Sampling: [beta, sigma, y_hat]
Sampling: [y_hat]
Sampling: [y_hat]
Sampling: [y_hat]
Sampling: [y_hat]
../_images/43c31ea84f51175848741edee331906a9c439599f66e45b19263e3c732a497c1.png

We can now see that by adding an interaction term, the parameter estimates are now much changed, and the estimated discontinuity at threshold is no longer simply given by the \(\beta_1\) parameter. To confirm this, we can check the estimate of \(\beta_1\) (which corresponds to the treated[T.True] coefficient).

az.plot_forest(result2.idata.posterior, var_names="beta", figsize=(10, 3));

We can see that this estimate is now wildly off the desired “discontinuity at threshold” value. It is for this reason that CausalPy manually calculates the “discontinuity at threshold” by evaluating the difference in predicted outcome values slightly above versus slightly below the treatment threshold.
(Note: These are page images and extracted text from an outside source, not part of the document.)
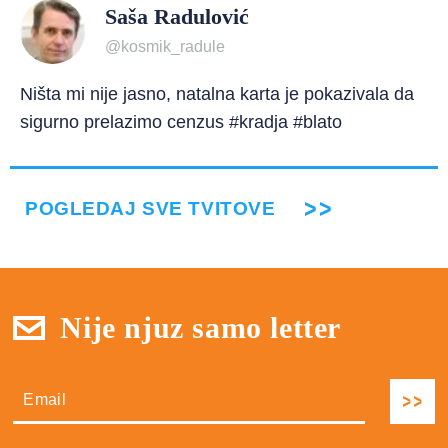
Saša Radulović
@kosmik_radule
Ništa mi nije jasno, natalna karta je pokazivala da
sigurno prelazimo cenzus #kradja #blato
POGLEDAJ SVE TVITOVE
Nije njuz samo letter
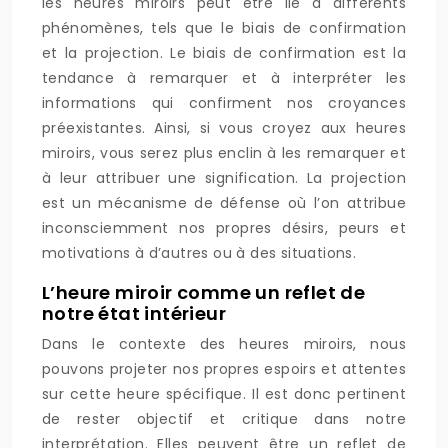
les heures miroirs peut être lié à différents
phénomènes, tels que le biais de confirmation
et la projection. Le biais de confirmation est la
tendance à remarquer et à interpréter les
informations qui confirment nos croyances
préexistantes. Ainsi, si vous croyez aux heures
miroirs, vous serez plus enclin à les remarquer et
à leur attribuer une signification. La projection
est un mécanisme de défense où l’on attribue
inconsciemment nos propres désirs, peurs et
motivations à d’autres ou à des situations.
L’heure miroir comme un reflet de
notre état intérieur
Dans le contexte des heures miroirs, nous
pouvons projeter nos propres espoirs et attentes
sur cette heure spécifique. Il est donc pertinent
de rester objectif et critique dans notre
interprétation. Elles peuvent être un reflet de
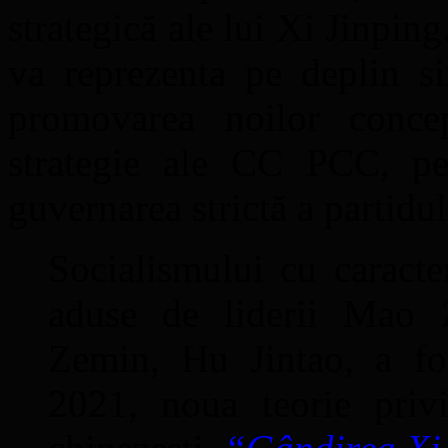
strategică ale lui Xi Jinpin
va reprezenta pe deplin si
promovarea noilor conce
strategie ale CC PCC, pen
guvernarea strictă a partidul
Socialismului cu caracter
aduse de liderii Mao 
Zemin, Hu Jintao, a fo
2021, noua teorie privi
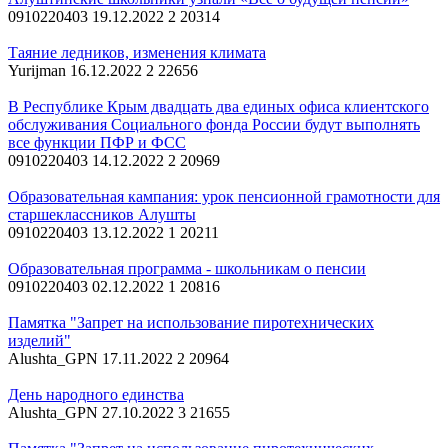
0910220403
19.12.2022
2
20314
Таяние ледников, изменения климата
Yurijman
16.12.2022
2
22656
В Республике Крым двадцать два единых офиса клиентского
обслуживания Социального фонда России будут выполнять
все функции ПФР и ФСС
0910220403
14.12.2022
2
20969
Образовательная кампания: урок пенсионной грамотности для
старшеклассников Алушты
0910220403
13.12.2022
1
20211
Образовательная программа - школьникам о пенсии
0910220403
02.12.2022
1
20816
Памятка "Запрет на использование пиротехнических
изделий"
Alushta_GPN
17.11.2022
2
20964
День народного единства
Alushta_GPN
27.10.2022
3
21655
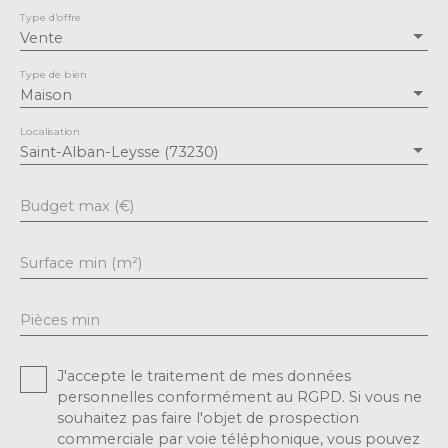
cuisine
Type d'offre
aménagée et
Vente
équipée, est un
véritable atout,
Type de bien
de plus son
Maison
espace cellier /
buanderie offre
Localisation
du rangement
Saint-Alban-Leysse (73230)
supplémentair
e . Une suite
Budget max (€)
parentale
complète ce
niveau, ainsi
Surface min (m²)
qu'un wc
séparé offrant
tout le confort
Pièces min
nécessaire. À
l'étage, vous
J'accepte le traitement de mes données
trouverez 3
personnelles conformément au RGPD. Si vous ne
chambres
souhaitez pas faire l'objet de prospection
spacieuses avec
commerciale par voie téléphonique, vous pouvez
rangements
Centering the running variable on the treatment threshold#

Another practice to deal with this is to centre the running variable on the threhsold such that the threshold (minimum legal drinking age) is now at zero. This also makes the parameters more interpretable.

df["age"] = df["age"] - 21
result3 = cp.RegressionDiscontinuity(
    df,
    formula="all ~ 1 + age + treated + age:treated",
    running_variable_name="age",
    model=cp.pymc_models.LinearRegression(sample_kwargs={"random_seed": seed}),
    treatment_threshold=0,
)

fig, ax = result3.plot()
Auto-assigning NUTS sampler...
Initializing NUTS using jitter+adapt_diag...
Multiprocess sampling (4 chains in 4 jobs)
NUTS: [beta, sigma]


Sampling 4 chains for 1_000 tune and 1_000 draw iterations (4_000 + 4_000 draws total) took 2 seconds.
Sampling: [beta, sigma, y_hat]
Sampling: [y_hat]
Sampling: [y_hat]
Sampling: [y_hat]
Sampling: [y_hat]
../_images/762a18d4fa15873996d54d6f7be66b2fa6a957f33879479bb84de3a7826bbec5.png
fig, ax = plt.subplots(1, 2, figsize=(10, 3))

az.plot_forest(result3.idata.posterior, var_names="beta", ax=ax[0])
az.plot_posterior(
    result3.idata.posterior.beta.sel(coeffs="treated[T.True]"),
    round_to=3,
    ax=ax[1],
)

ax[1].set(title="treated[T.True]");

References#

[1]

Christopher Carpenter and Carlos Dobkin. The effect of alcohol consumption on mortality: regression discontinuity evidence from the minimum drinking age. American Economic Journal: Applied Economics, 1(1):164–182, 2009.